- DIRECTIONS FOR THIS TASK -
Your output should reproduce each entry exactly, with none of its pictures.
***** INPUT
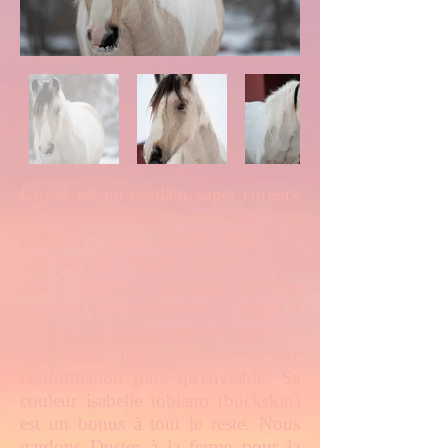
Duster est un poulain super curieux
et attachant né le 9 mai 2024. Sa
mère est notre superbe Miracle et
son père est Chief. Duster est très
grand depuis sa naissance et nous
croyons qu'il frôlera les 15 mains à
maturité. Très bien typé, ce garçon a
aussi une tête délicate et une
conformation plus qu'enviable. Sa
couleur isabelle tobiano (buckskin)
est un bonus à tout le reste. Nous
gardons Duster à la ferme pour la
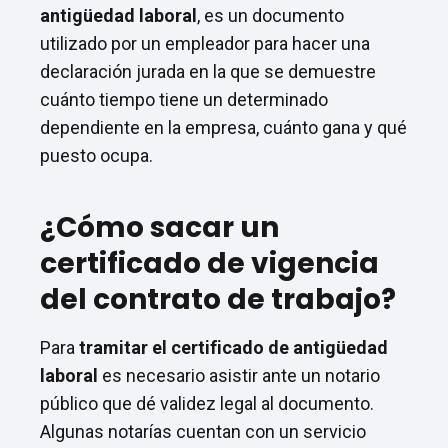
antigüedad laboral
, es un documento
utilizado por un empleador para hacer una
declaración jurada en la que se demuestre
cuánto tiempo tiene un determinado
dependiente en la empresa, cuánto gana y qué
puesto ocupa.
¿Cómo sacar un
certificado de vigencia
del contrato de trabajo?
Para
tramitar el certificado de antigüedad
laboral
es necesario asistir ante un notario
público que dé validez legal al documento.
Algunas notarías cuentan con un servicio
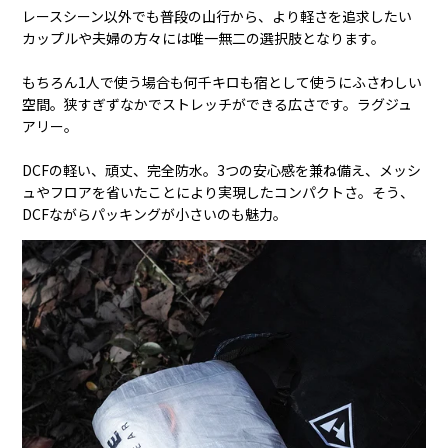
レースシーン以外でも普段の山行から、より軽さを追求したい
カップルや夫婦の方々には唯一無二の選択肢となります。
もちろん1人で使う場合も何千キロも宿として使うにふさわしい
空間。狭すぎずなかでストレッチができる広さです。ラグジュ
アリー。
DCFの軽い、頑丈、完全防水。3つの安心感を兼ね備え、メッシ
ュやフロアを省いたことにより実現したコンパクトさ。そう、
DCFながらパッキングが小さいのも魅力。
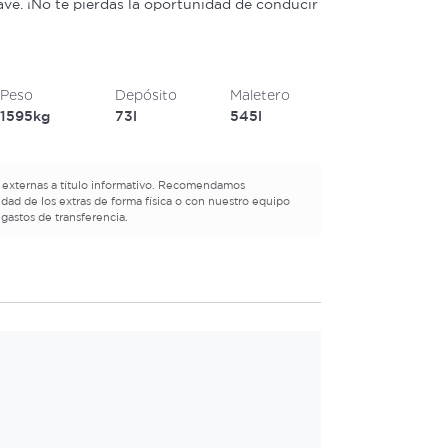
ve. ¡No te pierdas la oportunidad de conducir
Peso
Depósito
Maletero
1595kg
73l
545l
 externas a título informativo. Recomendamos
lidad de los extras de forma física o con nuestro equipo
 gastos de transferencia.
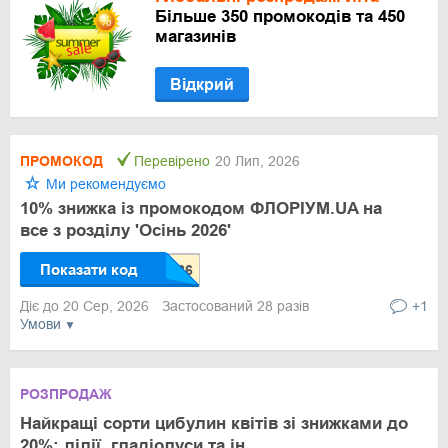
Більше 350 промокодів та 450
магазинів
Відкрий
ПРОМОКОД
Перевірено
20 Лип, 2026
Ми рекомендуємо
10% знижка із промокодом ФЛОРІУМ.UA на
все з розділу 'Осінь 2026'
Показати код
Діє до 20 Сер, 2026
Застосований 28 разів
+1
Умови
РОЗПРОДАЖ
Найкращі сорти цибулин квітів зі знижками до
20%: лілії, гладіолуси та ін.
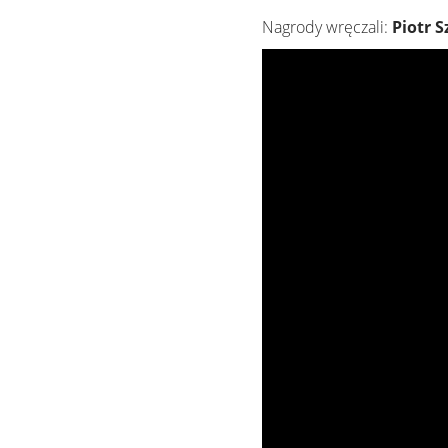
Nagrody wręczali:
Piotr S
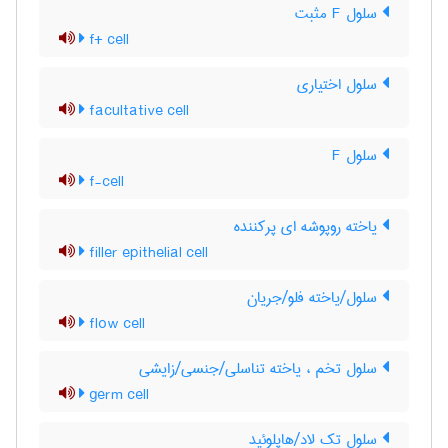
سلول F مثبت
f+ cell
سلول اختیاری
facultative cell
سلول F
f-cell
یاخته روپوشه ای پرکننده
filler epithelial cell
سلول/یاخته فلو/جریان
flow cell
سلول تخم ، یاخته تناسلی/جنسی/زایشی
germ cell
سلول تک لاد/هاپلوئید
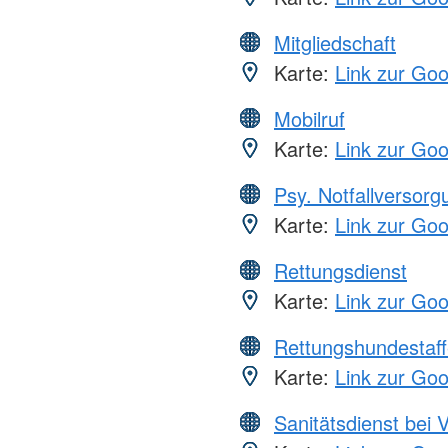
Mitgliedschaft
Karte:
Link zur Go
Mobilruf
Karte:
Link zur Go
Psy. Notfallversor
Karte:
Link zur Go
Rettungsdienst
Karte:
Link zur Go
Rettungshundestaff
Karte:
Link zur Go
Sanitätsdienst bei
**********
- TASK SOLUTION -
Duster est un poulain super curieux
et attachant né le 9 mai 2024. Sa
mère est notre superbe Miracle et
son père est Chief. Duster est très
grand depuis sa naissance et nous
croyons qu'il frôlera les 15 mains à
maturité. Très bien typé, ce garçon a
aussi une tête délicate et une
conformation plus qu'enviable. Sa
couleur isabelle tobiano (buckskin)
est un bonus à tout le reste. Nous
gardons Duster à la ferme pour la
antigüedad laboral
, es un documento
utilizado por un empleador para hacer una
declaración jurada en la que se demuestre
cuánto tiempo tiene un determinado
dependiente en la empresa, cuánto gana y qué
puesto ocupa.
¿Cómo sacar un
certificado de vigencia
del contrato de trabajo?
Para
tramitar el certificado de antigüedad
laboral
es necesario asistir ante un notario
público que dé validez legal al documento.
Algunas notarías cuentan con un servicio
レースシーン以外でも普段の山行から、より軽さを追求したい
カップルや夫婦の方々には唯一無二の選択肢となります。
もちろん1人で使う場合も何千キロも宿として使うにふさわしい
空間。狭すぎずなかでストレッチができる広さです。ラグジュ
アリー。
DCFの軽い、頑丈、完全防水。3つの安心感を兼ね備え、メッシ
ュやフロアを省いたことにより実現したコンパクトさ。そう、
DCFながらパッキングが小さいのも魅力。
ve. ¡No te pierdas la oportunidad de conducir
Peso
Depósito
Maletero
1595kg
73l
545l
 externas a título informativo. Recomendamos
lidad de los extras de forma física o con nuestro equipo
 gastos de transferencia.
Більше 350 промокодів та 450
магазинів
Відкрий
ПРОМОКОД
Перевірено
20 Лип, 2026
Ми рекомендуємо
10% знижка із промокодом ФЛОРІУМ.UA на
все з розділу 'Осінь 2026'
Показати код
Діє до 20 Сер, 2026
Застосований 28 разів
+1
Умови
РОЗПРОДАЖ
Найкращі сорти цибулин квітів зі знижками до
20%: лілії, гладіолуси та ін.
Nagrody wręczali:
Piotr S
سلول F مثبت
f+ cell
سلول اختیاری
facultative cell
سلول F
f-cell
یاخته روپوشه ای پرکننده
filler epithelial cell
سلول/یاخته فلو/جریان
flow cell
سلول تخم ، یاخته تناسلی/جنسی/زایشی
germ cell
سلول تک لاد/هاپلوئید
Mitgliedschaft
Karte:
Link zur Go
Mobilruf
Karte:
Link zur Go
Psy. Notfallversor
Karte:
Link zur Go
Rettungsdienst
Karte:
Link zur Go
Rettungshundestaff
Karte:
Link zur Go
Sanitätsdienst bei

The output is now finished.